Nulla di fatto, niente decreti attuativi per APE e quota 41. Sono scaduti i consueti 60 giorni dall’uscita della Legge di Bilancio e questo lasso di tempo è quello per l’emanazione dei decreti attuativi per le varie misure della manovra. Questa prassi valeva anche per le due novità previdenziali che la Legge di Bilancio ha partorito, ma dal Governo fanno sapere che sono slittati solo di qualche giorno e che il 1° maggio APE e quota 41 saranno attive come da programma. L’incontro del 1° marzo tra Governo e sindacati ha affrontato le novità dal punto di vista dell’interpretazione di alcuni aspetti delle due nuove misure e sembra che qualcosa potrebbe cambiare rispetto al testo originale inserito nella Manovra di fine anno.
Correttivi in arrivo nei decreti?
Un primo punto che il Governo ha deciso di affrontare è il problema della continuità lavorativa di 6 anni richiesta ai lavoratori gravosi a cui potrebbe essere destinata APE sociale o quota 41. I sindacati contestano da tempo il paletto dei 6 anni reputandoli, a ragione, come vincoli insormontabili per molti lavoratori impegnati in attività logoranti, edili in prima linea.

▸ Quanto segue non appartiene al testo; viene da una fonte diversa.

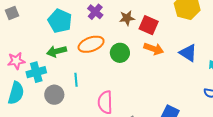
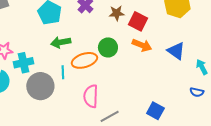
orange ellipse: (91, 44) -> (84, 60), moved
green arrow: (57, 51) -> (61, 42), moved
gray circle: (54, 95) -> (40, 86), size x1.4

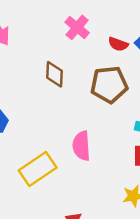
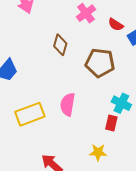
red semicircle: (118, 44) -> (116, 25), moved

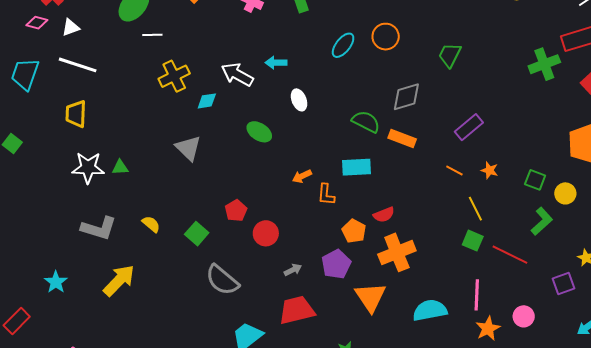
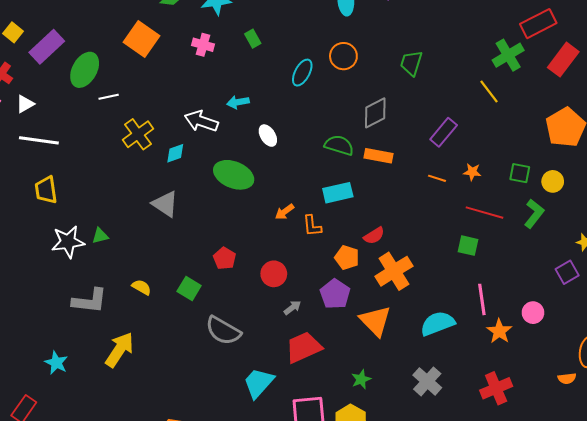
green ellipse: (259, 132) -> (234, 175), size x1.5
yellow line: (475, 209) -> (489, 92), moved
red circle: (266, 233) -> (274, 274), moved
red line: (510, 255) -> (484, 213), moved

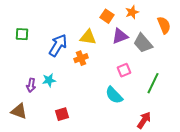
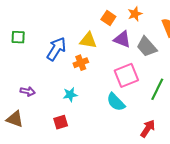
purple triangle: (120, 36) -> (122, 39), turned 42
pink square: (124, 70) -> (126, 75), size x1.6
cyan star: (49, 80) -> (70, 95), moved
purple arrow: (31, 85) -> (28, 91), turned -88

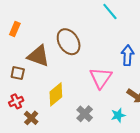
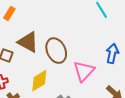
brown ellipse: (69, 42) -> (56, 51), moved

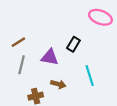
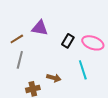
pink ellipse: (100, 17) -> (93, 43), moved
purple triangle: (50, 57) -> (40, 28), moved

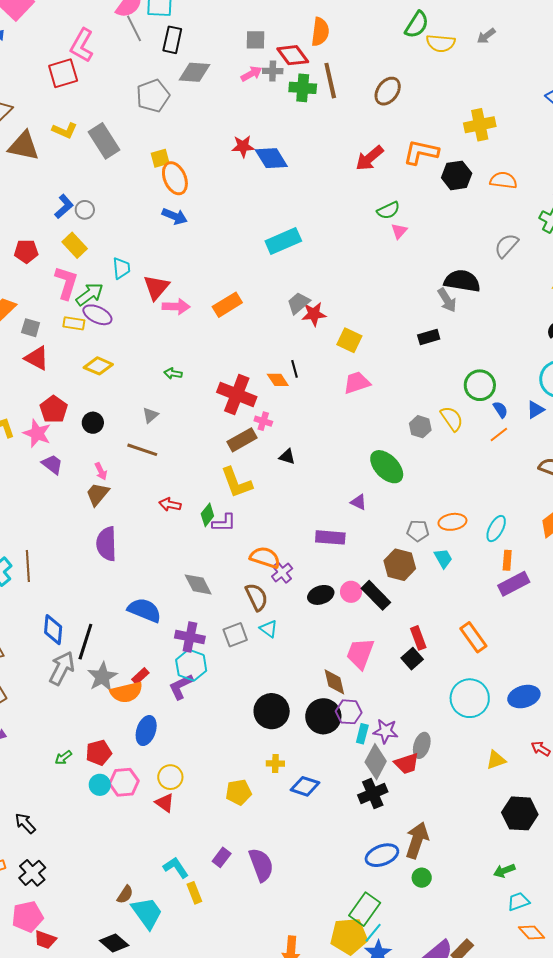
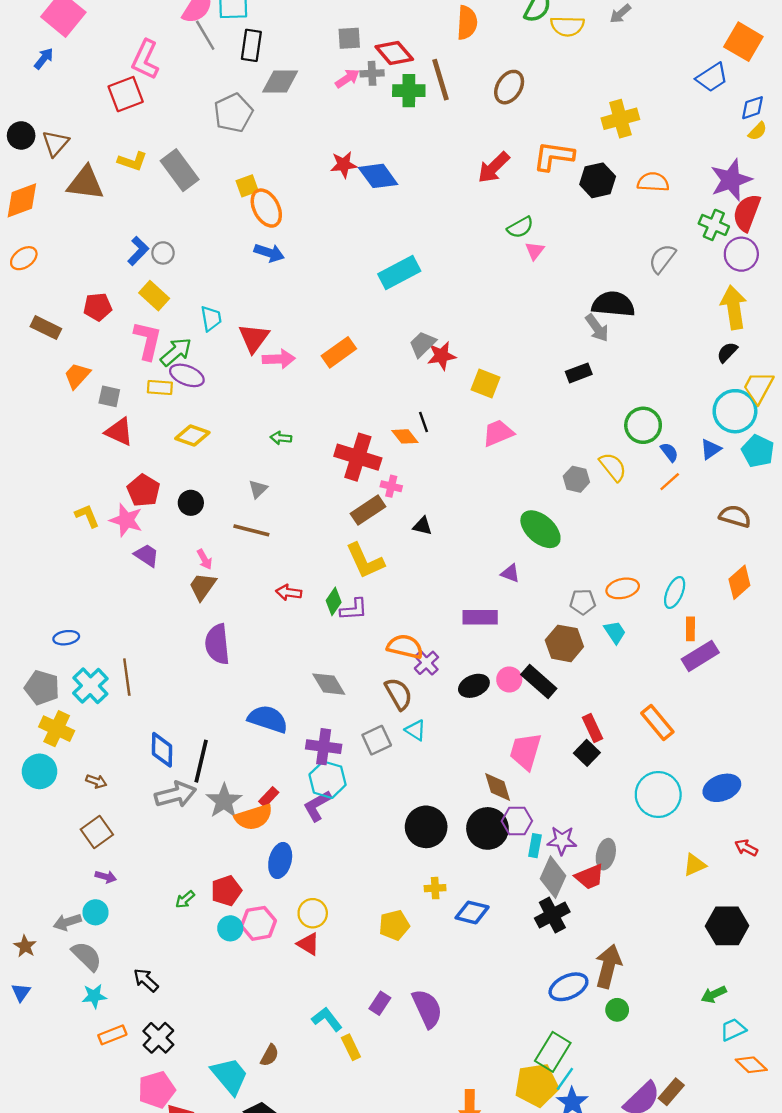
orange semicircle: (320, 32) -> (467, 23), moved
gray arrow: (62, 668) -> (176, 794), turned 52
cyan trapezoid: (147, 913) -> (230, 1076), moved

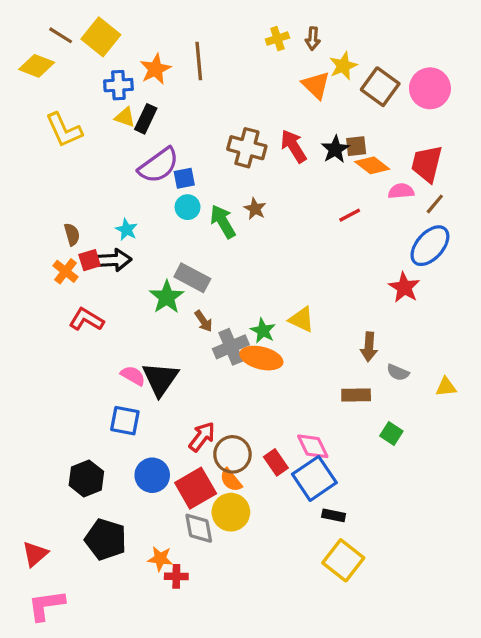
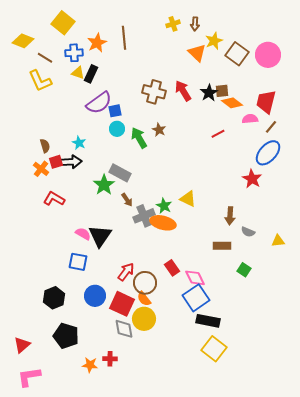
brown line: (61, 35) -> (45, 58), moved
red rectangle: (276, 462) -> (172, 268), moved
red square: (196, 488) -> (122, 304), turned -35
black rectangle: (334, 515) -> (208, 321), size x1.6
orange star: (160, 559) -> (90, 365), moved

Il Governo sta valutando la possibilità di inserire una franchigia di 12 mesi a questo paletto, scontando un anno ai 6 necessari per rientrare nei requisiti di uscita sia da precoci che da richiedenti l’anticipo pensionistico agevolato. Un modo per detonare l’anomalia che renderebbe non fruibile le due novità per molti lavoratori e che potrebbe fare capolino nei decreti attuativi.
Cumulo e contributi figurativi
Un altro tema che è stato affrontato è quello del cumulo gratuito, ma non dal punto di vista della misura in quanto tale, perché abbastanza chiara, ma da come utilizzarli oltre che per pensione anticipata o pensione di vecchiaia. Il cumulo gratuito è una novità della Legge di Bilancio che consente a chi ha carriere discontinue, con contributi versati in diverse casse previdenziali, di riunificarli in quella che poi pagherà la pensione. Il tutto senza pagare nulla, cioè in maniera opposta alla ricongiunzione onerosa che grava su questi soggetti dai tempi dell’ultimo Governo Berlusconi. Il limite a questa misura è che serve solo per chi intende racimolare i 42 anni e 10 mesi (41 anni e 10 mesi per le donne) per la pensione anticipata Fornero o per i 20 anni di contributi utili alla pensione di vecchiaia a 66 anni e 7 mesi.
Il tavolo tecnico di ieri ha confermato che esiste una possibilità che nei decreti attuativi vengano inserite anche APE e quota 41 tra le misure in cui poter utilizzare il cumulo gratuito. Infine, sempre per quota 41, possibile estendere l’interpretazione dei 12 mesi di contributi versati prima dei 19 anni, facendovi rientrare anche quelli da malattia, maternità o cassa integrazione.